5. The method of claim 3, wherein the pitch inclusion state is a pitch inclusion state, and wherein decoding the current speech frame comprises:

dividing the second correct frame into a first subframe and a second subframe;

determining the line spectrum frequency parameter of the current voice frame according to the line spectrum frequency parameter of the second subframe and the line spectrum frequency parameters of a preset number of voice frames adjacent to the current voice frame before the current voice frame;

determining the pitch period of the current voice frame according to the pitch periods of the first subframe and the second subframe and the pitch period gains of the first subframe and the second subframe;

and decoding the current voice frame according to the line spectrum frequency parameter of the current voice frame and the pitch period of the current voice frame.

6. The method of claim 5, wherein the determining the line spectrum frequency parameter of the current speech frame according to the line spectrum frequency parameter of the second subframe and the line spectrum frequency parameters of a preset number of speech frames adjacent to the current speech frame before the current speech frame comprises:

determining a first part of the line spectrum frequency parameter of the current voice frame according to the line spectrum frequency parameter of the second subframe and a preset parameter;

determining a preset number of voice frames adjacent to the current voice frame before the current voice frame as reference voice frames; wherein the preset number is at least two;

dividing each reference voice frame into a first reference subframe and a second reference subframe, and determining the difference value of the line spectrum frequency parameter of the first reference subframe and the line spectrum frequency parameter of the second reference subframe as a reference difference value;

calculating a weighted average value of at least two reference difference values, and determining a second part of a line spectrum frequency parameter of the current speech frame according to the weighted average value and a preset parameter;

and determining line spectrum frequency parameters of the current frame according to the first part and the second part.

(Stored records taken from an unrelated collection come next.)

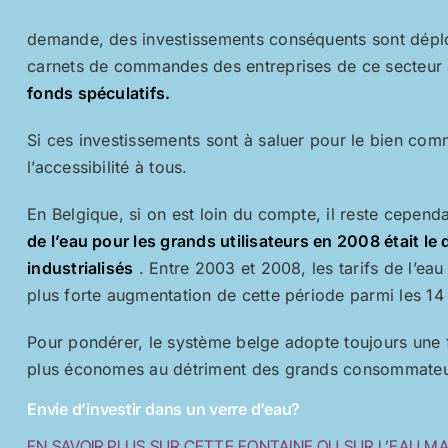
demande, des investissements conséquents sont déplo
carnets de commandes des entreprises de ce secteur
fonds spéculatifs.
Si ces investissements sont à saluer pour le bien comm
l’accessibilité à tous.
En Belgique, si on est loin du compte, il reste cependa
de l’eau pour les grands utilisateurs en 2008 était l
industrialisés
. Entre 2003 et 2008, les tarifs de l’e
plus forte augmentation de cette période parmi les 14
Pour pondérer, le système belge adopte toujours une 
plus économes au détriment des grands consommateur
Envie d’investir dans un verre d’eau?
EN SAVOIR PLUS SUR CETTE FONTAINE OU SUR L’EAU M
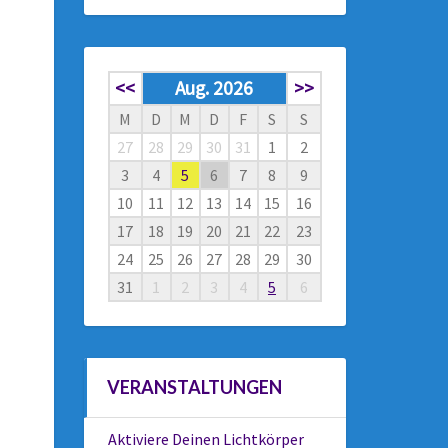
<<
Aug. 2026
>>
M
D
M
D
F
S
S
27
28
29
30
31
1
2
3
4
5
6
7
8
9
10
11
12
13
14
15
16
17
18
19
20
21
22
23
24
25
26
27
28
29
30
31
1
2
3
4
5
6
VERANSTALTUNGEN
Aktiviere Deinen Lichtkörper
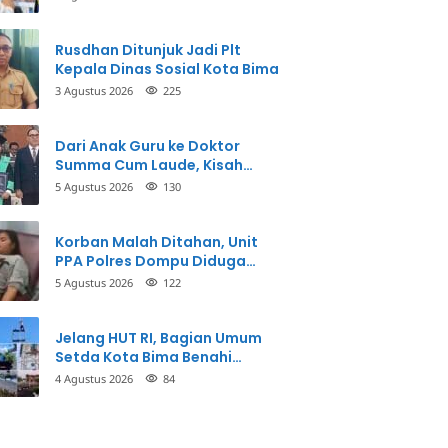
Perbuatannya dan Siap
Mengembalikan Uang
Rusdhan Ditunjuk Jadi Plt
Kepala Dinas Sosial Kota Bima
3 Agustus 2026
225
Dari Anak Guru ke Doktor
Summa Cum Laude, Kisah
Taman Firdaus Menginspirasi
5 Agustus 2026
130
Korban Malah Ditahan, Unit
PPA Polres Dompu Diduga
Balikkan Fakta Kasus
5 Agustus 2026
122
Penganiayaan
Jelang HUT RI, Bagian Umum
Setda Kota Bima Benahi
Kantor Pemkot
4 Agustus 2026
84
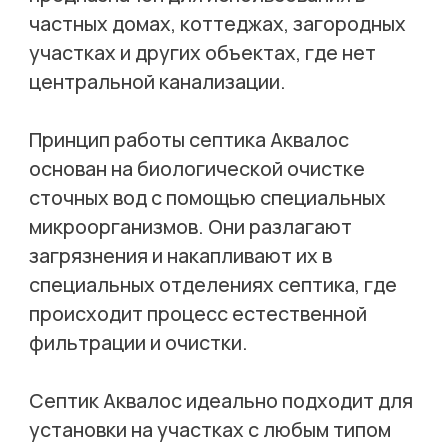
частных домах, коттеджах, загородных
участках и других объектах, где нет
центральной канализации.
Принцип работы септика Аквалос
основан на биологической очистке
сточных вод с помощью специальных
микроорганизмов. Они разлагают
загрязнения и накапливают их в
специальных отделениях септика, где
происходит процесс естественной
фильтрации и очистки.
Септик Аквалос идеально подходит для
установки на участках с любым типом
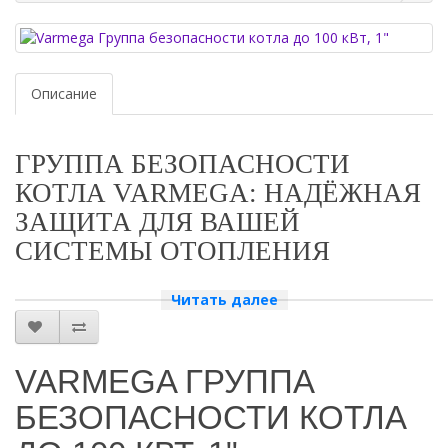
Описание
ГРУППА БЕЗОПАСНОСТИ
КОТЛА VARMEGA: НАДЁЖНАЯ
ЗАЩИТА ДЛЯ ВАШЕЙ
СИСТЕМЫ ОТОПЛЕНИЯ
ПОЧЕМУ СТОИТ ВЫБРАТЬ ГРУППУ БЕЗОПАСНОСТИ
Читать далее
VARMEGA?
Группа безопасности котла Varmega — это незаменимый элемент
системы отопления, который обеспечивает надёжную защиту от
VARMEGA ГРУППА
аварийных ситуаций. Она предотвращает возможные повреждения
котла и других компонентов системы, что гарантирует их долгий
БЕЗОПАСНОСТИ КОТЛА
срок службы и стабильную работу.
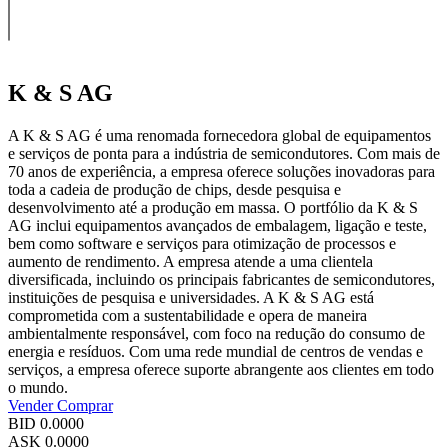
K & S AG
A K & S AG é uma renomada fornecedora global de equipamentos
e serviços de ponta para a indústria de semicondutores. Com mais de
70 anos de experiência, a empresa oferece soluções inovadoras para
toda a cadeia de produção de chips, desde pesquisa e
desenvolvimento até a produção em massa. O portfólio da K & S
AG inclui equipamentos avançados de embalagem, ligação e teste,
bem como software e serviços para otimização de processos e
aumento de rendimento. A empresa atende a uma clientela
diversificada, incluindo os principais fabricantes de semicondutores,
instituições de pesquisa e universidades. A K & S AG está
comprometida com a sustentabilidade e opera de maneira
ambientalmente responsável, com foco na redução do consumo de
energia e resíduos. Com uma rede mundial de centros de vendas e
serviços, a empresa oferece suporte abrangente aos clientes em todo
o mundo.
Vender
Comprar
BID
0.0000
ASK
0.0000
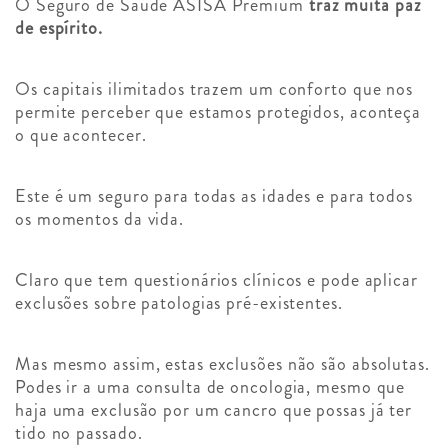
O Seguro de Saúde ASISA Premium
traz muita paz
de espírito.
Os capitais ilimitados trazem um conforto que nos
permite perceber que estamos protegidos, aconteça
o que acontecer.
Este é um seguro para todas as idades e para todos
os momentos da vida.
Claro que tem questionários clínicos e pode aplicar
exclusões sobre patologias pré-existentes.
Mas mesmo assim, estas exclusões não são absolutas.
Podes ir a uma consulta de oncologia, mesmo que
haja uma exclusão por um cancro que possas já ter
tido no passado.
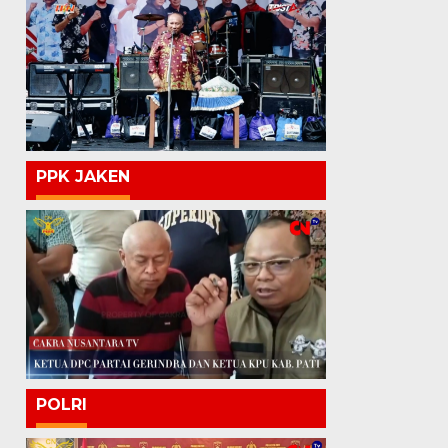
PPK JAKEN
POLRI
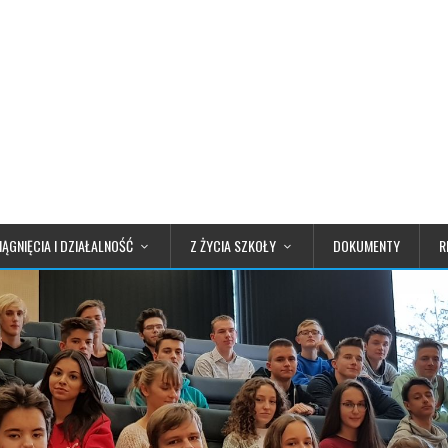
IĄGNIĘCIA I DZIAŁALNOŚĆ
Z ŻYCIA SZKOŁY
DOKUMENTY
R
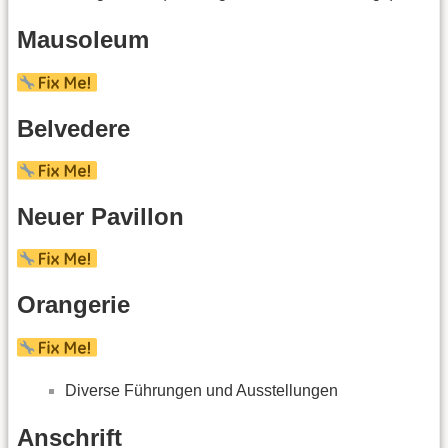
Mausoleum
Belvedere
Neuer Pavillon
Orangerie
Diverse Führungen und Ausstellungen
Anschrift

7. The method of claim 5, wherein determining the pitch period of the current speech frame based on the pitch periods of the first and second subframes and the pitch period gains of the first and second subframes comprises:

calculating the product of the pitch period of the first subframe and the pitch period gain of the first subframe to obtain a first sub-period;

calculating the product of the pitch period of the second subframe and the pitch period gain of the second subframe to obtain a second sub-period;

and calculating the average value of the first sub-period and the second sub-period, and determining the average value as the pitch period of the current voice frame.

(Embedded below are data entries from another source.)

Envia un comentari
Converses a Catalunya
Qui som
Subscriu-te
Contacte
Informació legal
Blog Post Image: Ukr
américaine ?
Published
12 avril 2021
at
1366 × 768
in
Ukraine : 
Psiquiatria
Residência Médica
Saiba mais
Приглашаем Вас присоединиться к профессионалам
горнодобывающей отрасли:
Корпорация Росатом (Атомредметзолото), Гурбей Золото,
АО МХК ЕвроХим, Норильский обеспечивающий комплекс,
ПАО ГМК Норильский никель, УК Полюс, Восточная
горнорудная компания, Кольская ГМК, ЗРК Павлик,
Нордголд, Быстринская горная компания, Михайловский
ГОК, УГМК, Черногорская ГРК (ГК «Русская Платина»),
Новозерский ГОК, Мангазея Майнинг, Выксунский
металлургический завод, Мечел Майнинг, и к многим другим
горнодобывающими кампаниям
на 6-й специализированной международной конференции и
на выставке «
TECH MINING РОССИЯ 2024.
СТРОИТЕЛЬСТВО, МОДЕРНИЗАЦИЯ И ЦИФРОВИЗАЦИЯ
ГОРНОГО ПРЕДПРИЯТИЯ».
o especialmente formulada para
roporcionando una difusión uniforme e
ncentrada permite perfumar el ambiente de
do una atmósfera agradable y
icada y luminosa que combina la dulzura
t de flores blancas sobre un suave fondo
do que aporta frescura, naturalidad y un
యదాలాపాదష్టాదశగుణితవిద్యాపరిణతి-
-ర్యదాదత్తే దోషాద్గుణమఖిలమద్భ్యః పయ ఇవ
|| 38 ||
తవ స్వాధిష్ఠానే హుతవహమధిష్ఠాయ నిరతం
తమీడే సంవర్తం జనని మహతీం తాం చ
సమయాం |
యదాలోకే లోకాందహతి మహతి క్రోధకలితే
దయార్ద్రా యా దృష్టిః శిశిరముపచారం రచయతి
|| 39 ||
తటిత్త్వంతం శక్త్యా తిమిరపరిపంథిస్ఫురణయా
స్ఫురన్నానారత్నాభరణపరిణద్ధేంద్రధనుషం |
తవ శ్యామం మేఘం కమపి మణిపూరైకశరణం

8. The method of claim 1, further comprising:

detecting a voice frame to be transmitted according to a voice activity detection method and a fundamental tone detection method;

and if the voice frame to be transmitted contains fundamental tones, determining excitation pulse parameters and coding parameters in a preset transmission time length adjacent to the transmission time of the voice frame to be transmitted as redundant information of the voice frame to be transmitted, and coding the voice frame to be transmitted and the redundant information.

9. A speech processing apparatus, comprising:

10. An electronic device, characterized in that the electronic device comprises:

one or more processors;

a storage device for storing one or more programs,

when executed by the one or more processors, cause the one or more processors to implement the voice transmission method of any of claims 1-8.